- TASK GOAL:
Read the entries that follow and give each one again precisely.

Stored data entries:
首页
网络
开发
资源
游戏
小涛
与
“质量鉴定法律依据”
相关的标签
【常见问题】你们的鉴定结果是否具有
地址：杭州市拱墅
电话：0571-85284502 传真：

- EXERCISE SOLUTION:
首页
网络
开发
资源
游戏
小涛
与
“质量鉴定法律依据”
相关的标签
【常见问题】你们的鉴定结果是否具有
地址：杭州市拱墅
电话：0571-85284502 传真：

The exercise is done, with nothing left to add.